En nous promenant avant dîner, Rodin me parle de son admiration pour les danseuses javanaises, et des croquis qu’il a faits d’elles, croquis rapides, pas assez pénétrés de leur exotisme, et qui ont quelque chose d’antique. Il cause aussi d’études semblables sur un village japonais, transplanté à Londres, où se voyaient également des danseuses japonaises. Il trouve nos danses trop sautillantes, trop brisées, tandis que dans ces danses, c’est une succession de mouvements engendrant et produisant un serpentement, une ondulation.
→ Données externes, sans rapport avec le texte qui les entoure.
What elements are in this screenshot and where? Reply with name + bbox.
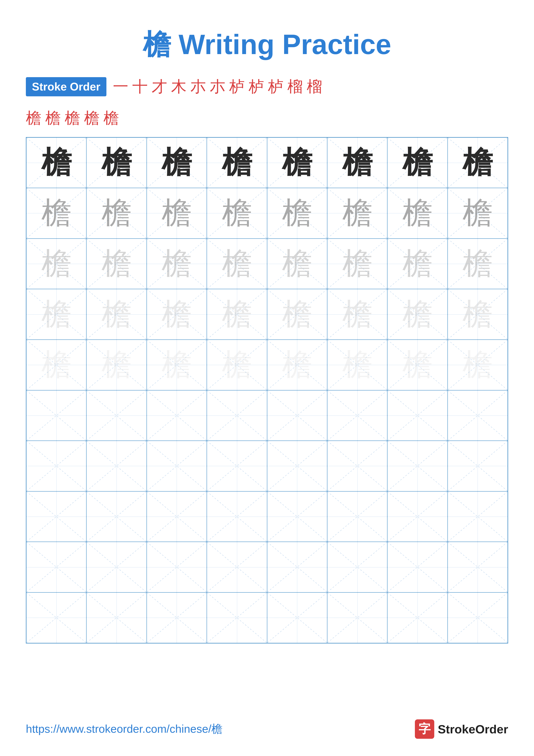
grid-cell-2-7[interactable]: 檐 [447,239,508,289]
grid-cell-1-5[interactable]: 檐 [327,188,387,239]
svg-line-115 [87,492,146,542]
grid-cell-6-0[interactable] [26,441,87,491]
footer-logo: 字 StrokeOrder [415,719,508,739]
grid-cell-1-4[interactable]: 檐 [267,188,327,239]
svg-line-139 [327,542,387,592]
grid-cell-4-0[interactable]: 檐 [26,339,87,390]
grid-cell-1-1[interactable]: 檐 [87,188,146,239]
grid-cell-3-1[interactable]: 檐 [87,289,146,339]
grid-cell-5-0[interactable] [26,390,87,441]
grid-cell-1-7[interactable]: 檐 [447,188,508,239]
grid-cell-3-6[interactable]: 檐 [387,289,447,339]
grid-cell-0-6[interactable]: 檐 [387,138,447,188]
grid-cell-6-6[interactable] [387,441,447,491]
practice-char-2-3: 檐 [222,243,252,284]
grid-cell-5-1[interactable] [87,390,146,441]
grid-cell-7-1[interactable] [87,491,146,542]
grid-cell-9-3[interactable] [207,592,267,643]
grid-cell-6-2[interactable] [147,441,207,491]
grid-cell-1-2[interactable]: 檐 [147,188,207,239]
practice-char-2-2: 檐 [162,243,192,284]
grid-cell-2-3[interactable]: 檐 [207,239,267,289]
practice-char-4-0: 檐 [41,344,71,385]
grid-cell-9-0[interactable] [26,592,87,643]
grid-cell-8-4[interactable] [267,542,327,592]
grid-cell-6-4[interactable] [267,441,327,491]
grid-cell-4-5[interactable]: 檐 [327,339,387,390]
grid-cell-4-6[interactable]: 檐 [387,339,447,390]
grid-cell-6-7[interactable] [447,441,508,491]
grid-cell-0-3[interactable]: 檐 [207,138,267,188]
grid-cell-0-5[interactable]: 檐 [327,138,387,188]
grid-cell-4-1[interactable]: 檐 [87,339,146,390]
grid-cell-2-4[interactable]: 檐 [267,239,327,289]
grid-cell-4-3[interactable]: 檐 [207,339,267,390]
grid-cell-5-2[interactable] [147,390,207,441]
grid-cell-3-5[interactable]: 檐 [327,289,387,339]
grid-cell-2-2[interactable]: 檐 [147,239,207,289]
grid-cell-9-4[interactable] [267,592,327,643]
grid-cell-9-2[interactable] [147,592,207,643]
grid-cell-2-6[interactable]: 檐 [387,239,447,289]
grid-cell-3-7[interactable]: 檐 [447,289,508,339]
grid-cell-4-7[interactable]: 檐 [447,339,508,390]
grid-cell-0-1[interactable]: 檐 [87,138,146,188]
grid-cell-6-5[interactable] [327,441,387,491]
stroke-r2-1: 檐 [26,108,41,128]
grid-cell-6-3[interactable] [207,441,267,491]
grid-cell-3-0[interactable]: 檐 [26,289,87,339]
grid-cell-8-3[interactable] [207,542,267,592]
grid-cell-8-7[interactable] [447,542,508,592]
grid-cell-0-7[interactable]: 檐 [447,138,508,188]
grid-cell-5-4[interactable] [267,390,327,441]
stroke-1: 一 [113,77,128,97]
svg-line-144 [27,593,86,643]
grid-cell-8-6[interactable] [387,542,447,592]
svg-line-130 [87,542,146,592]
grid-cell-6-1[interactable] [87,441,146,491]
practice-char-2-7: 檐 [463,243,493,284]
grid-cell-5-7[interactable] [447,390,508,441]
grid-cell-2-1[interactable]: 檐 [87,239,146,289]
grid-cell-3-2[interactable]: 檐 [147,289,207,339]
grid-cell-0-4[interactable]: 檐 [267,138,327,188]
grid-cell-1-0[interactable]: 檐 [26,188,87,239]
practice-char-0-1: 檐 [101,142,132,183]
grid-cell-8-1[interactable] [87,542,146,592]
grid-cell-7-0[interactable] [26,491,87,542]
grid-cell-7-4[interactable] [267,491,327,542]
grid-cell-2-5[interactable]: 檐 [327,239,387,289]
grid-cell-0-2[interactable]: 檐 [147,138,207,188]
grid-cell-1-3[interactable]: 檐 [207,188,267,239]
svg-line-97 [27,441,86,491]
grid-cell-9-7[interactable] [447,592,508,643]
grid-cell-8-2[interactable] [147,542,207,592]
grid-cell-7-7[interactable] [447,491,508,542]
grid-cell-1-6[interactable]: 檐 [387,188,447,239]
grid-cell-7-2[interactable] [147,491,207,542]
svg-line-90 [327,391,387,441]
svg-line-131 [87,542,146,592]
grid-cell-3-4[interactable]: 檐 [267,289,327,339]
grid-cell-4-4[interactable]: 檐 [267,339,327,390]
grid-cell-7-5[interactable] [327,491,387,542]
grid-cell-5-6[interactable] [387,390,447,441]
grid-cell-7-6[interactable] [387,491,447,542]
grid-cell-3-3[interactable]: 檐 [207,289,267,339]
grid-cell-5-5[interactable] [327,390,387,441]
grid-cell-0-0[interactable]: 檐 [26,138,87,188]
grid-cell-9-6[interactable] [387,592,447,643]
grid-cell-7-3[interactable] [207,491,267,542]
grid-cell-8-5[interactable] [327,542,387,592]
svg-line-120 [267,492,327,542]
grid-cell-9-1[interactable] [87,592,146,643]
practice-char-4-1: 檐 [101,344,132,385]
grid-cell-4-2[interactable]: 檐 [147,339,207,390]
grid-cell-5-3[interactable] [207,390,267,441]
grid-cell-8-0[interactable] [26,542,87,592]
svg-line-158 [448,593,507,643]
svg-line-96 [27,441,86,491]
grid-cell-9-5[interactable] [327,592,387,643]
grid-cell-2-0[interactable]: 檐 [26,239,87,289]
stroke-8: 栌 [249,77,264,97]
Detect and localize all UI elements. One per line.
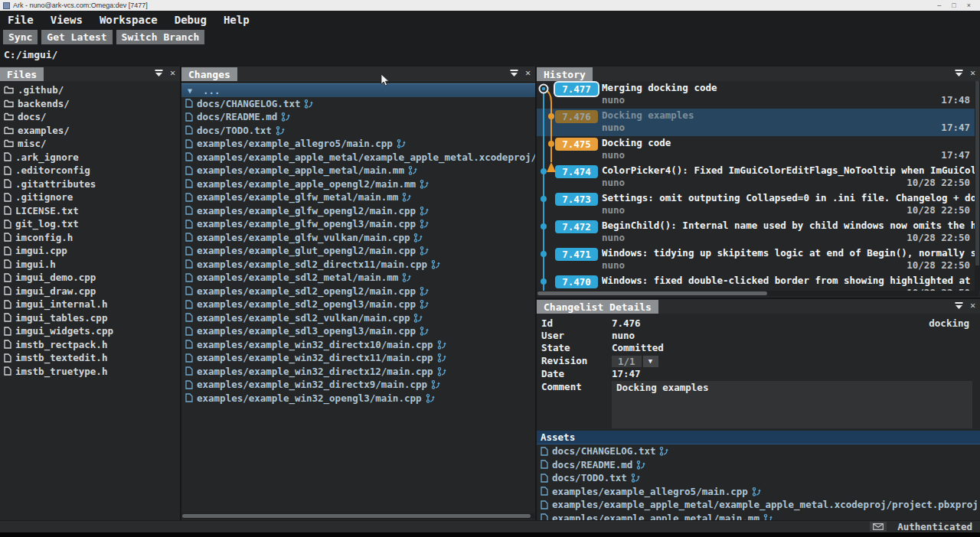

Nous recausons après dîner avec Rodin, et je lui dis que l’œil de l’Europe ancienne et moderne était et est resté plus sensible à la ligne qu’à la couleur, et je lui donnai cet exemple des vases étrusques dont toute la beauté vient de la silhouette des figurines, tandis que dans la céramique de la Chine et du Japon, c’est avant tout la tache colorée qui en fait la beauté.

Samedi 1er août. — Demain c’est la fête de Daudet, mais on la lui souhaite aujourd’hui, où le jeune ménage est venu dîner.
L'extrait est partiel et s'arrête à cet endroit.